Last Sunday we had a rather provocative #fem2 discussion over privilege, patriarchy, raising boys, identity politics and feminism over Twitter. You can find the discussion through Twitter Search. I helped facilitate the discussion by opening it with this vignette about kids (it actually happened a couple of weeks ago):
i told my boys that i am a feminist because i don’t believe women are lesser beings than men.
We had a great discussion about the new generation of boys, girls ruling the playground and whether I believed if Benicio del Toro was a feminist (LOL! Some of us where also ranting about the SAG Awards).
Talking about how to raise boys to be feminists, @phdinparenting sent us a link to a post she has on the subject. Raising A Feminist inspired and spooked me at the same time. Canada declared women "persons" in 1929. Mindbloggling considering my father was born in 1926.
Which takes me to the closing of the twittercast. It’s about my father, Julio Sabater because in all his complexity as a parent, he somehow managed to help raise a feminist :
my father the womanizer and mysogynist raised me to be smart. he’d say, "you can do whatever you want with your smarts and talent" yet as a second generation "post-slavery" black man in Puerto Rico, he was raised by women who had to be strong by fate not choice
my father the womanizer and mysogynist would tell me "don’t go to college to marry a man like me, go to be whatever you want to be" as we get closer to Feminism 2.0, i can’t help but think of him. my father, the womanizer and mysogynist, believed in my power as a woman
g’night
It’s easy to talk about the tyranny of the patriarchy without considering that we are talking about men or boys who could be somebody’s father, brother, son, lover or husband. As I said somewhere in the Twittercast, prejudice is a function of Fear, which is one of the most basic human if not animal sensations. One could say then that the need to oppress and subjugate others comes from as basic a need for Power as it is to Fear.
In the end, we’re talking about humans and when it comes to "the male oppressor", if you have boys, do you want to raise them to be victims of that "privilege" or do you want them to be free men who will choose to defend freedom for others as they enjoy themselves?

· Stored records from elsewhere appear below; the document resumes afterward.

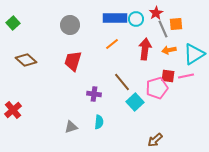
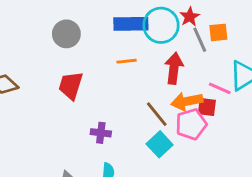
cyan circle: (136, 19) -> (161, 25), size x1.6
orange line: (112, 44) -> (127, 61), turned 32
orange arrow: (169, 50) -> (187, 101), moved, size x1.5
pink line: (186, 76) -> (220, 88), moved, turned 35
brown line: (122, 82) -> (157, 114), moved

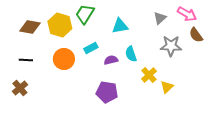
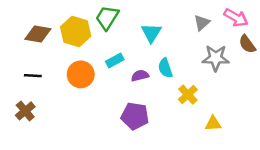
cyan triangle: (120, 26) -> (151, 33), turned -48
yellow triangle: (167, 87) -> (213, 124), moved, turned 40

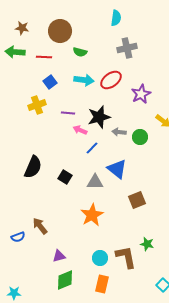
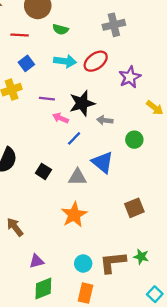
green circle: (140, 137) -> (134, 140), moved
brown square: (137, 200) -> (134, 208), moved
green star: (147, 244) -> (141, 257), moved
brown L-shape: (126, 257) -> (113, 262), turned -85

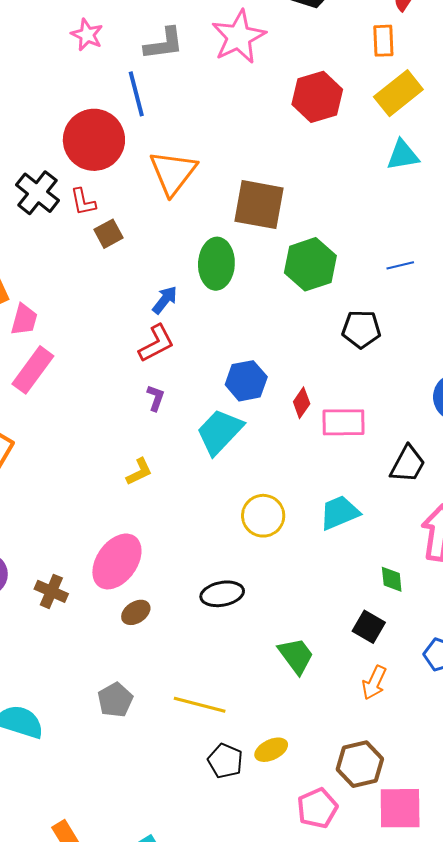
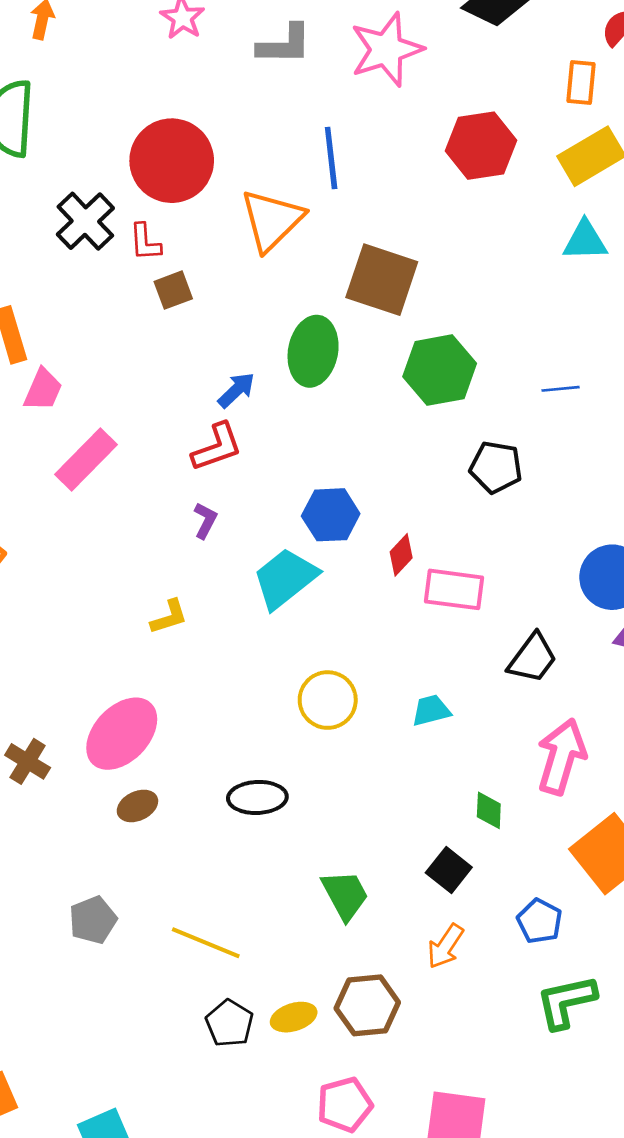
blue line: (136, 94) -> (331, 158), moved
pink rectangle: (33, 370) -> (86, 460), moved
cyan trapezoid: (339, 513) -> (431, 710), size x0.7
brown hexagon: (360, 764) -> (367, 1005), moved

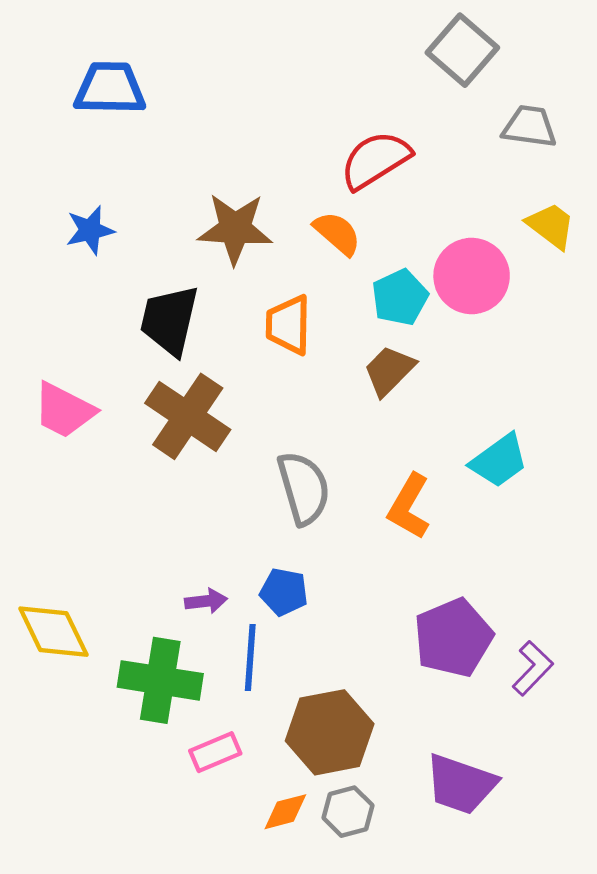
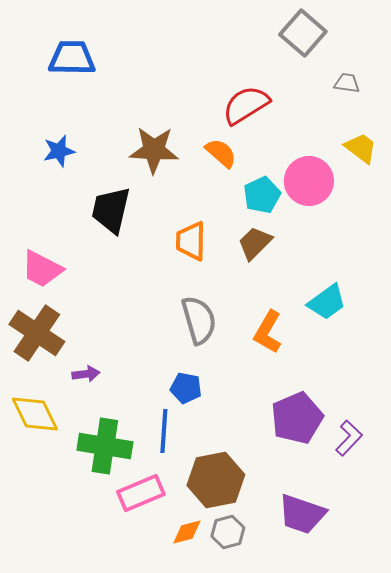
gray trapezoid: (530, 126) -> (347, 83), size x0.7
orange trapezoid: (288, 325) -> (191, 241), moved
brown cross: (188, 416) -> (37, 333), moved
purple arrow: (206, 601) -> (86, 374), moved
pink rectangle: (215, 752) -> (141, 493), size x1.4

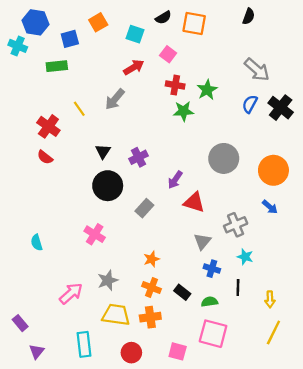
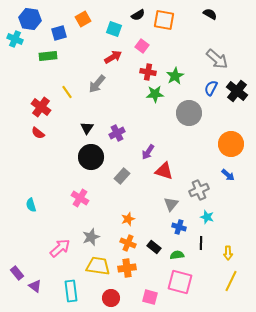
black semicircle: (249, 16) -> (210, 14), turned -80
gray circle: (224, 158) -> (189, 113), moved
purple triangle: (37, 351) -> (35, 286), moved, turned -32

In other words, as I told @DalydeGagne : My father loved me more than the women in his life. Love moved him to teach his "baby girl" how to be strong in a world full of sexist men like him. Love for their daughters can teach men to overcome sexism. And that’s why, in a way, my father in all his inconsistencies ended up helping raise this here feminist woman.
Thanks, Liza, for this post and re-cap of the Twittercast.
The line that most resonates about your father to me is “I thank him for believing in me.”
I wonder if that is the key ingredient to raising femininist women (and self confident children of all stripes). My parents were extremely clear that I could do and be ANYTHING I wanted to be. No limits were set on me. I was never valued because of my “beauty” — my appearance wasn’t even commented on. I was never asked to be lady like or submissive. I was encouraged to speak my opinion.
In those dark days of one’s early 20s when you just don’t know if you’re going to “make it” (whatever that means), it was my parents’ faith in my that sustained me. I knew I could do “it” (whatever that was) and I knew two such strong, competent and intelligent people could not be wrong that I could do anything.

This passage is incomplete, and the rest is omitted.